ABOUT THIS EXERCISE -
The entries are to be output in full, word for word.

RECORDS FOR THE TASK -
>>
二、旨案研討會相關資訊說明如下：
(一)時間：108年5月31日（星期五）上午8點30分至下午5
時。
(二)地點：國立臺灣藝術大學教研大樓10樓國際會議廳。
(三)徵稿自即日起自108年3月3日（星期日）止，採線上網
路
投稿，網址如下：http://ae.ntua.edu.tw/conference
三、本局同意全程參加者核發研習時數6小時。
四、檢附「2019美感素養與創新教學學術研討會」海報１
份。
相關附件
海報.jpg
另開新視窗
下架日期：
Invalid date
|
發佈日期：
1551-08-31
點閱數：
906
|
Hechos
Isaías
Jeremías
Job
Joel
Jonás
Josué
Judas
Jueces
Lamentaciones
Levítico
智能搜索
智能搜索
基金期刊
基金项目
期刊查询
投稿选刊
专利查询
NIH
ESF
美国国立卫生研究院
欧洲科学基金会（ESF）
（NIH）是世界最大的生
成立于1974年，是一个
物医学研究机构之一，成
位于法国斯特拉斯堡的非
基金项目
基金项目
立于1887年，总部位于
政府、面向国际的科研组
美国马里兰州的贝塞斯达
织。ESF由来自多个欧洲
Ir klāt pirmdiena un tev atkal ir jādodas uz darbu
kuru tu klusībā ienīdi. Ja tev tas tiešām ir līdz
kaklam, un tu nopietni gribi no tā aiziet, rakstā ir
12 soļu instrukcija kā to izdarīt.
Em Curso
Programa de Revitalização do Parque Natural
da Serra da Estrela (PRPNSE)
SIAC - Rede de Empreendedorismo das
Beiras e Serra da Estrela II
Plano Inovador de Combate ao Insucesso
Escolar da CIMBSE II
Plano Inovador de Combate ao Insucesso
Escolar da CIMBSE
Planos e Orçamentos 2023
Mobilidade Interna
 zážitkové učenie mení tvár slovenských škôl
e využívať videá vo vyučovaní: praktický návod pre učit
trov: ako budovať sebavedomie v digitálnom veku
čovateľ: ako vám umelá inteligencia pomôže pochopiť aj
<<
SOLUTION TO THE PROBLEM -
二、旨案研討會相關資訊說明如下：
(一)時間：108年5月31日（星期五）上午8點30分至下午5
時。
(二)地點：國立臺灣藝術大學教研大樓10樓國際會議廳。
(三)徵稿自即日起自108年3月3日（星期日）止，採線上網
路
投稿，網址如下：http://ae.ntua.edu.tw/conference
三、本局同意全程參加者核發研習時數6小時。
四、檢附「2019美感素養與創新教學學術研討會」海報１
份。
相關附件
海報.jpg
另開新視窗
下架日期：
Invalid date
|
發佈日期：
1551-08-31
點閱數：
906
|
Hechos
Isaías
Jeremías
Job
Joel
Jonás
Josué
Judas
Jueces
Lamentaciones
Levítico
智能搜索
智能搜索
基金期刊
基金项目
期刊查询
投稿选刊
专利查询
NIH
ESF
美国国立卫生研究院
欧洲科学基金会（ESF）
（NIH）是世界最大的生
成立于1974年，是一个
物医学研究机构之一，成
位于法国斯特拉斯堡的非
基金项目
基金项目
立于1887年，总部位于
政府、面向国际的科研组
美国马里兰州的贝塞斯达
织。ESF由来自多个欧洲
Ir klāt pirmdiena un tev atkal ir jādodas uz darbu
kuru tu klusībā ienīdi. Ja tev tas tiešām ir līdz
kaklam, un tu nopietni gribi no tā aiziet, rakstā ir
12 soļu instrukcija kā to izdarīt.
Em Curso
Programa de Revitalização do Parque Natural
da Serra da Estrela (PRPNSE)
SIAC - Rede de Empreendedorismo das
Beiras e Serra da Estrela II
Plano Inovador de Combate ao Insucesso
Escolar da CIMBSE II
Plano Inovador de Combate ao Insucesso
Escolar da CIMBSE
Planos e Orçamentos 2023
Mobilidade Interna
 zážitkové učenie mení tvár slovenských škôl
e využívať videá vo vyučovaní: praktický návod pre učit
trov: ako budovať sebavedomie v digitálnom veku
čovateľ: ako vám umelá inteligencia pomôže pochopiť aj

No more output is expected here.